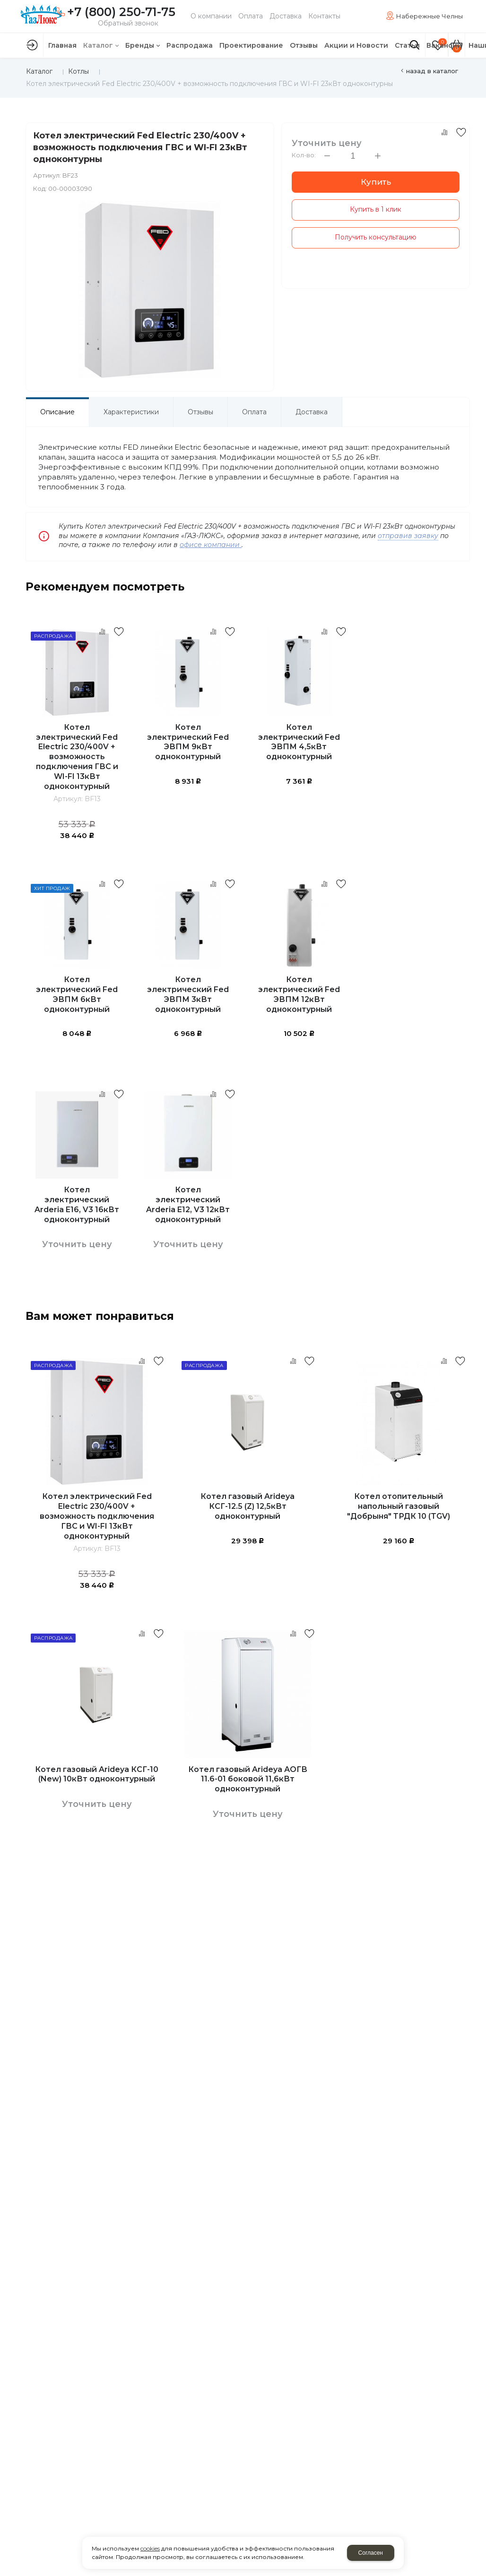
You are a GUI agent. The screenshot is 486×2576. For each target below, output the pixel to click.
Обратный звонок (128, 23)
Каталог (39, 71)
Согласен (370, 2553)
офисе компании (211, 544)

---

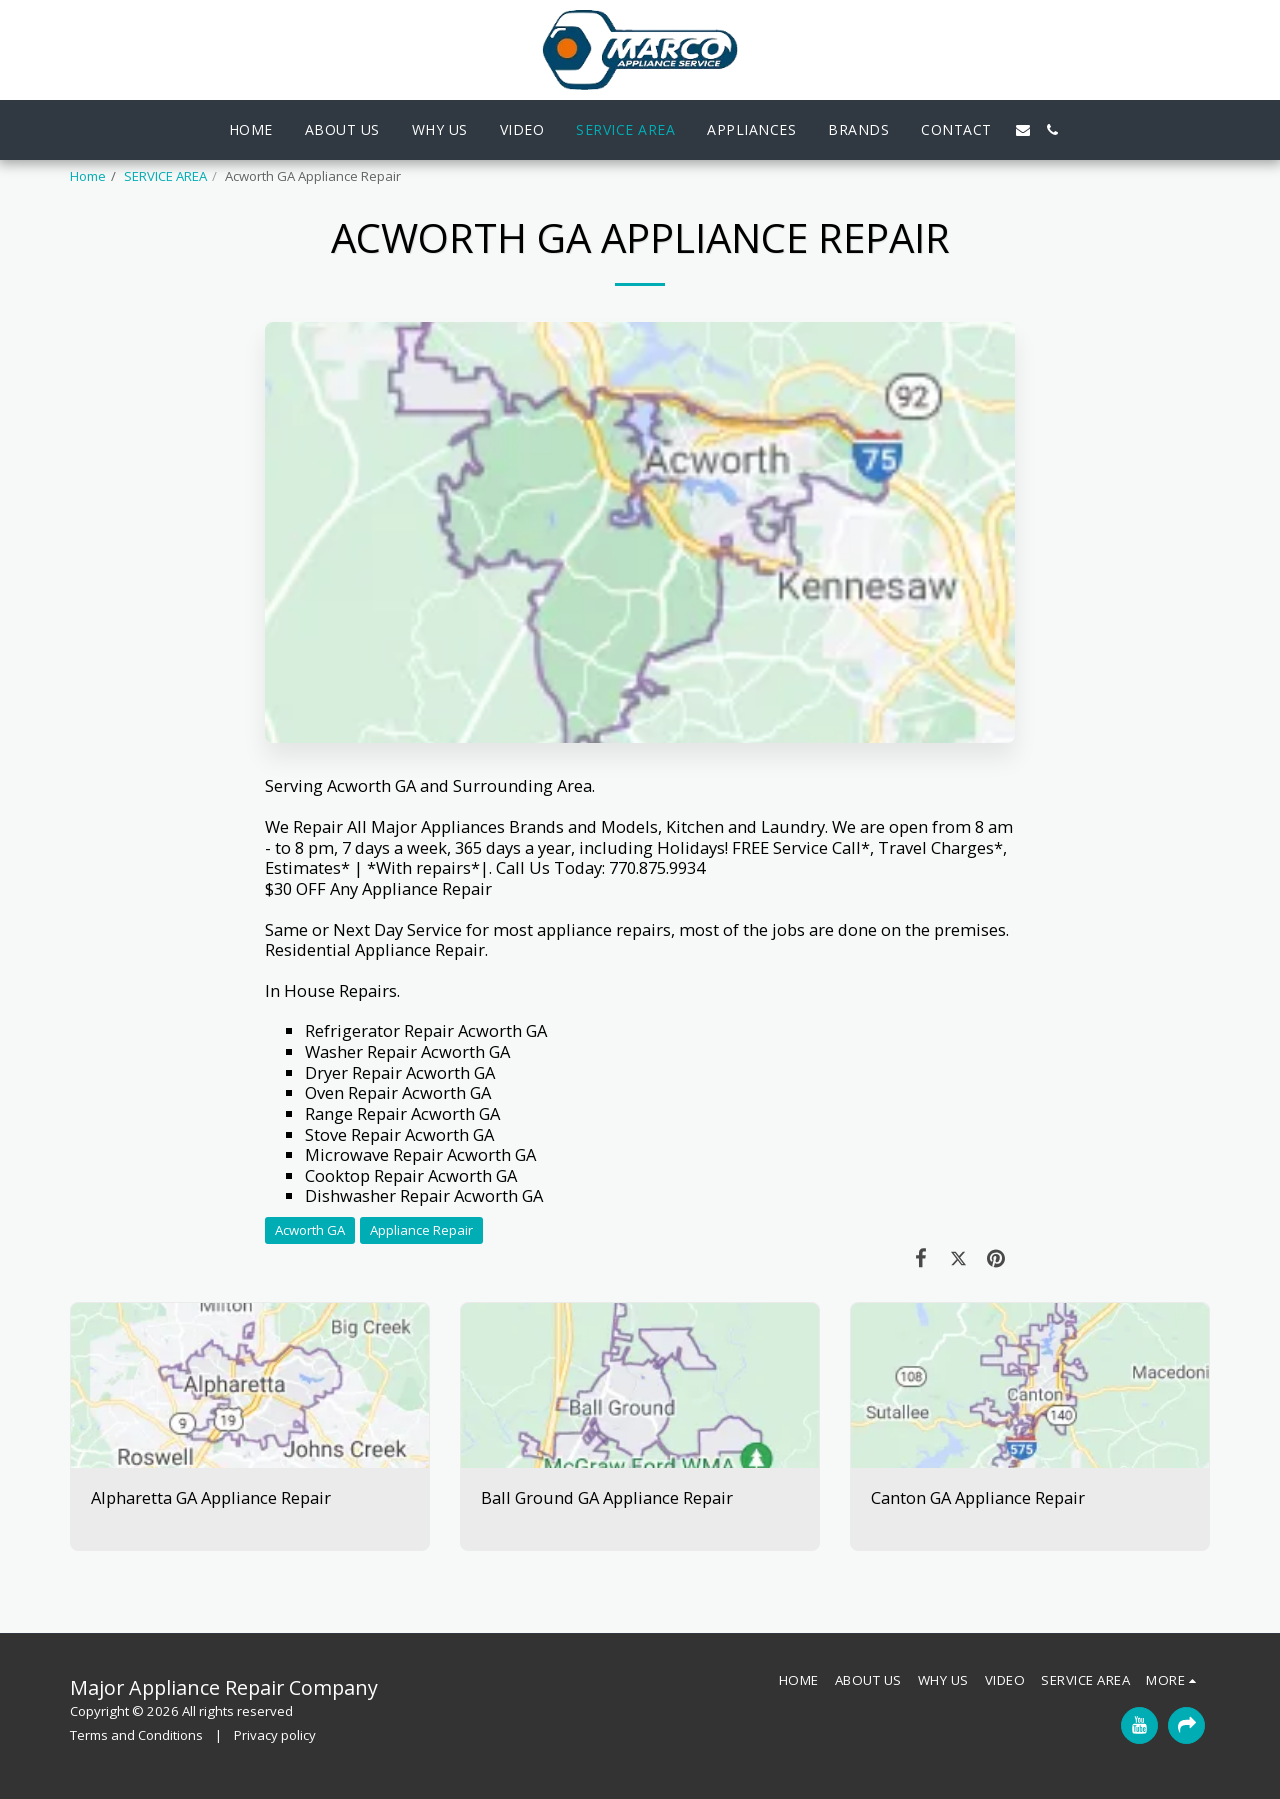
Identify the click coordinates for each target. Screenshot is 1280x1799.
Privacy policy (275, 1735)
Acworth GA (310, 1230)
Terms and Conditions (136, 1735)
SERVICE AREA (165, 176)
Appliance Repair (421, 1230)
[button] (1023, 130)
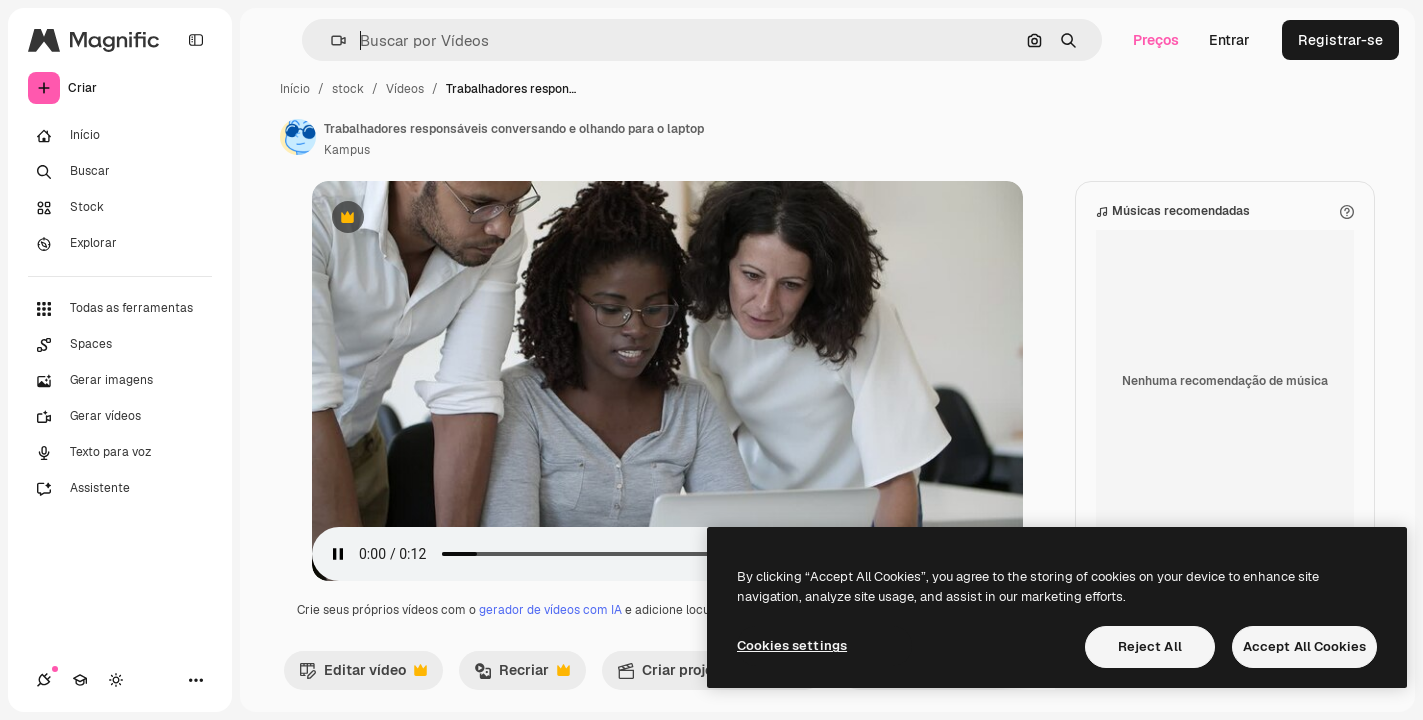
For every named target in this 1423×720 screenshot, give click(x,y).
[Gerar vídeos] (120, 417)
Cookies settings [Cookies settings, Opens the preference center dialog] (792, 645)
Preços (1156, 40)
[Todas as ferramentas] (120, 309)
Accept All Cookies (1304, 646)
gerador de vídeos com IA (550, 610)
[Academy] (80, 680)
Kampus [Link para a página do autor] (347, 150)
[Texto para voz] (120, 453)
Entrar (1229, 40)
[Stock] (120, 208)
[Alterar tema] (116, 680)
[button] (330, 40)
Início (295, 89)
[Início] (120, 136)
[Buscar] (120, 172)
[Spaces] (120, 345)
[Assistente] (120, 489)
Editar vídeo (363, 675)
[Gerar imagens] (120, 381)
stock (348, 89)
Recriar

---

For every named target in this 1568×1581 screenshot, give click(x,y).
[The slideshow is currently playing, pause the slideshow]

Task objective:
Beginning with the line holding "You are a GUI" and ending with the line holding "офисе компании (211, 544)", write out the stretch of material above exactly; add no further lines.

Task result:
You are a GUI agent. The screenshot is 486×2576. For each target below, output the pixel to click.
Обратный звонок (128, 23)
Каталог (39, 71)
Согласен (370, 2553)
офисе компании (211, 544)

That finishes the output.